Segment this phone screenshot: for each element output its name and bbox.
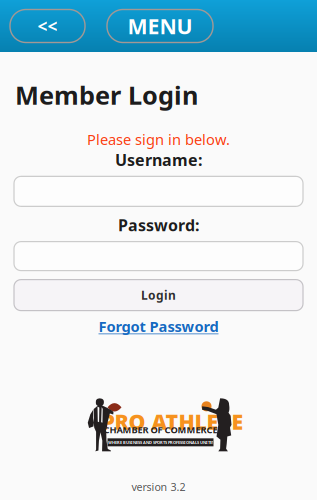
- staticText: Login: [141, 287, 176, 303]
- staticText: Please sign in below.: [87, 130, 230, 149]
- staticText: <<: [38, 14, 58, 38]
- staticText: PRO ATHLETE: [102, 407, 244, 436]
- button[interactable]: Login: [14, 280, 303, 311]
- button[interactable]: Menu: [107, 10, 213, 42]
- staticText: version 3.2: [132, 480, 186, 494]
- staticText: Member Login: [15, 78, 198, 112]
- button[interactable]: Forgot Password: [98, 317, 218, 336]
- staticText: Username:: [115, 149, 202, 170]
- staticText: CHAMBER OF COMMERCE: [104, 423, 218, 436]
- button[interactable]: Back: [10, 10, 85, 42]
- staticText: MENU: [128, 12, 192, 40]
- staticText: WHERE BUSINESS AND SPORTS PROFESSIONALS …: [108, 440, 213, 445]
- staticText: Password:: [118, 214, 199, 236]
- staticText: Forgot Password: [98, 317, 218, 336]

Action item: The records above should be repeated exactly, with every picture omitted.

Output of the exercise:
Segment this phone screenshot: for each element output its name and bbox.
- staticText: Login: [141, 287, 176, 303]
- staticText: Please sign in below.: [87, 130, 230, 149]
- staticText: <<: [38, 14, 58, 38]
- staticText: PRO ATHLETE: [102, 407, 244, 436]
- button[interactable]: Login: [14, 280, 303, 311]
- button[interactable]: Menu: [107, 10, 213, 42]
- staticText: version 3.2: [132, 480, 186, 494]
- staticText: Member Login: [15, 78, 198, 112]
- button[interactable]: Forgot Password: [98, 317, 218, 336]
- staticText: Username:: [115, 149, 202, 170]
- staticText: CHAMBER OF COMMERCE: [104, 423, 218, 436]
- button[interactable]: Back: [10, 10, 85, 42]
- staticText: MENU: [128, 12, 192, 40]
- staticText: WHERE BUSINESS AND SPORTS PROFESSIONALS …: [108, 440, 213, 445]
- staticText: Password:: [118, 214, 199, 236]
- staticText: Forgot Password: [98, 317, 218, 336]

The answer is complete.